Describe what you feel would be the impact of the Congenital Heart Futures Act.

The Congenital Heart Futures Act will impact every aspect of the CHD community from patients, families, researchers, care centers, researchers, all health care providers, and the general public. On a practical level, the Act will establish the essential information foundation for the disease by creating a national patient registry, will significantly enhance research and will provide needed education and awareness. Overall, the Act will transform the perception of the CHD community from a disease from a ‘birth defect’ to a ‘lifelong chronic disease.’

What would you say has been your best experience while getting the Act introduced?

My best experience was elevating the CHD platform to the national level. For decades, Heart Defects have not received the national awareness and has been dwarfed by ‘traditional’ heart disease as well as other childhood illnesses. With the introduction of the Act, we are beginning to receive the national attention and awareness that is proportionate to the prevalence and seriousness of the disease.

A second significant experience while getting the Act introduced was working in collaboration with the leaders of the major CHD organizations and uniting the major CHD organizations in our common cause. For many years, several CHD organizations worked in parallel, but not in concert with one another. The National Congenital Heart Coalition provided the forum for the organizations to work together on a project while increasing the overall impact of our organizations.

Was there ever a moment when you just felt that this would never happen?

The National Congenital Heart Coalition realized that if the Act was unprecedented. Nevertheless, we knew that we had an extremely strong case for creating, introducing and potentially passing legislation. During the process of creating the legislation, we felt challenged by both the changing political environment and extraordinary economic times.

As a Heart Mom involved at a national level, is there any advice you can give to other Heart Moms?

On a personal level, I am very encouraged for other Heart Families. Now, more so than ever, children born with CHD in this country have access to the best care available worldwide. I urge families to view CHD as a chronic, lifelong disease and encourage them to take full advantage of all available resources in order to feel in control of their individual situation. If appropriate, I also encourage families to give back, when possible, to the CHD community.

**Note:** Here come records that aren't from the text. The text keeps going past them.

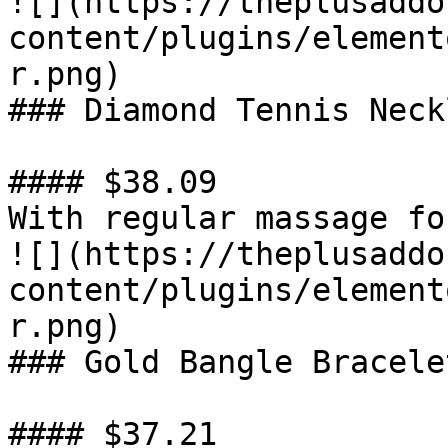
![](https://theplusaddo
content/plugins/element
r.png)

### Diamond Tennis Neckl
#### $38.09

With regular massage fo
![](https://theplusaddo
content/plugins/element
r.png)

### Gold Bangle Bracelet
#### $37.21
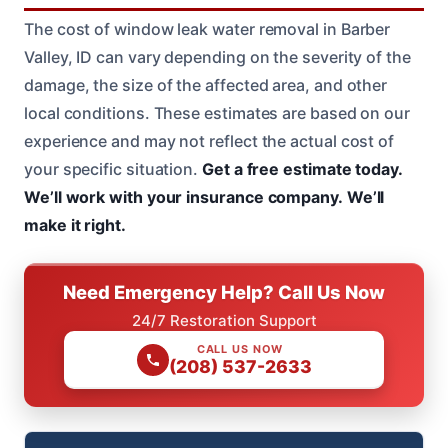
The cost of window leak water removal in Barber
Valley, ID can vary depending on the severity of the
damage, the size of the affected area, and other
local conditions. These estimates are based on our
experience and may not reflect the actual cost of
your specific situation.
Get a free estimate today.
We’ll work with your insurance company.
We’ll
make it right.
Need Emergency Help? Call Us Now
24/7 Restoration Support
CALL US NOW
(208) 537-2633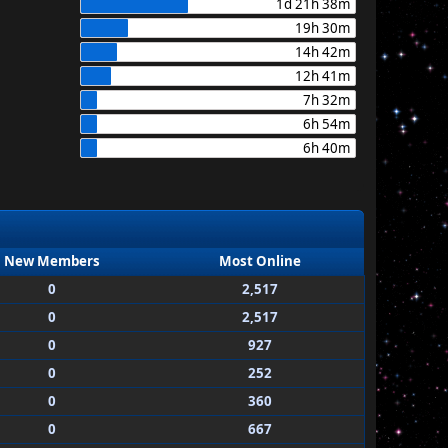
1d 21h 38m
19h 30m
14h 42m
12h 41m
7h 32m
6h 54m
6h 40m
New Members
Most Online
0
2,517
0
2,517
0
927
0
252
0
360
0
667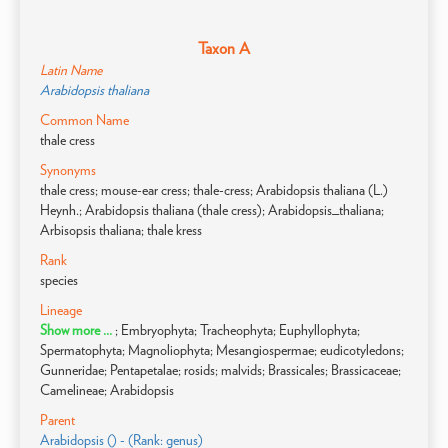
Taxon A
Latin Name
Arabidopsis thaliana
Common Name
thale cress
Synonyms
thale cress; mouse-ear cress; thale-cress; Arabidopsis thaliana (L.)
Heynh.; Arabidopsis thaliana (thale cress); Arabidopsis_thaliana;
Arbisopsis thaliana; thale kress
Rank
species
Lineage
Show more ...
; Embryophyta; Tracheophyta; Euphyllophyta;
Spermatophyta; Magnoliophyta; Mesangiospermae; eudicotyledons;
Gunneridae; Pentapetalae; rosids; malvids; Brassicales; Brassicaceae;
Camelineae; Arabidopsis
Parent
Arabidopsis () - (Rank: genus)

It is only in this manner that we can make substantive changes with the disease.

Look forward into the future. Assuming there are no major changes in the bill, what do you think the CHD world will look like thirty years after the passage of the Congenital Heart Futures Act?

With the passage of the Congenital Heart Futures Act, we would see substantial changes in the CHD world. The first change would stem from the basic infrastructure of information that would be made available with the National Patient Registry. This repository would provide researchers, clinicians, and patients with the basic disease information needed from a population perspective.

Secondly, there would be a major expansion in the research focus to the adult CHD population. Over time, research has gradually shifted from survival to improving diagnoses and treatment. Research would focus on improving the quality of life for the increasing CHD population including critical genetics research.

Third, the Act will educate the broader medical community as well as the general public on Congenital Heart Defects so that the facts become as basic as the other commonly known diseases.